I'm not going to highlight the obvious sentence in the article but know and accept that it was the reality...the numbers are the numbers.
The mergers were GOING to happen. The whole decade was spent preparing and posturing. It doesn't happen in a vacuum.
Some need to come to the realization that things could have turned out worse for them....much worse. Let's accept that and move on, shall we?
M&A Flashback: United Continental Cleared For Takeoff
This story appears in the May 4, 2015 issue of Forbes.
Airline stocks have capitalized on lower oil prices to extend their best rally in years, but the real seeds of their turnaround were planted in the wake of the 2008 financial crisis.
Continental and United first discussed joining forces in May of that year before the collapsing U.S. economy put those plans on hold. Talks revived in 2009 once the markets found their footing; the marriage was consummated in 2010, forming United Continental Holdings UAL -0.81%.
The tie-up marked the midpoint of the consolidations that shrunk the number of old-line carriers by half, following the 2008 merger of Delta Air Lines DAL -1.3% and Northwest and ahead of the 2013 hookup of American and US Airways as the new American Airlines Group AAL +0.33%.
Safety In Numbers
Continental and United had both been through bankruptcy prior to their merger, but at the time of the transaction Continental was in danger of slipping into Chapter 11 anew, carrying $6.3 billion in debt against just $590 million in equity.
Dealmaker-In-Chief
The night before they announced the planned merger, the two parties called President Obama to discuss it.
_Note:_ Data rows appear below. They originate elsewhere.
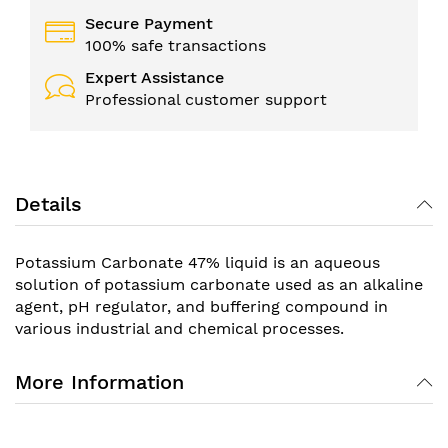
Secure Payment
100% safe transactions
Expert Assistance
Professional customer support
Details
Potassium Carbonate 47% liquid is an aqueous
solution of potassium carbonate used as an alkaline
agent, pH regulator, and buffering compound in
various industrial and chemical processes.
More Information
Considering the Justice Department would later mount a stiff challenge to the American/US Airways union, the courtesy call seems even smarter in retrospect.
Bullet The Blue Sky
Bankers advising the merger used musical code names for the $3 billion all-stock merger. Continental was “Coldplay,” United “U2” and the deal itself “ Joshua Tree,” after Bono & Co.’s smash 1987 album.
Bumpy Ride
Executives were all smiles when the deal finally closed in October 2010, but the combined giant has encountered some rough weather since, regularly ranking near the bottom of annual measures of U.S. airlines’ performance.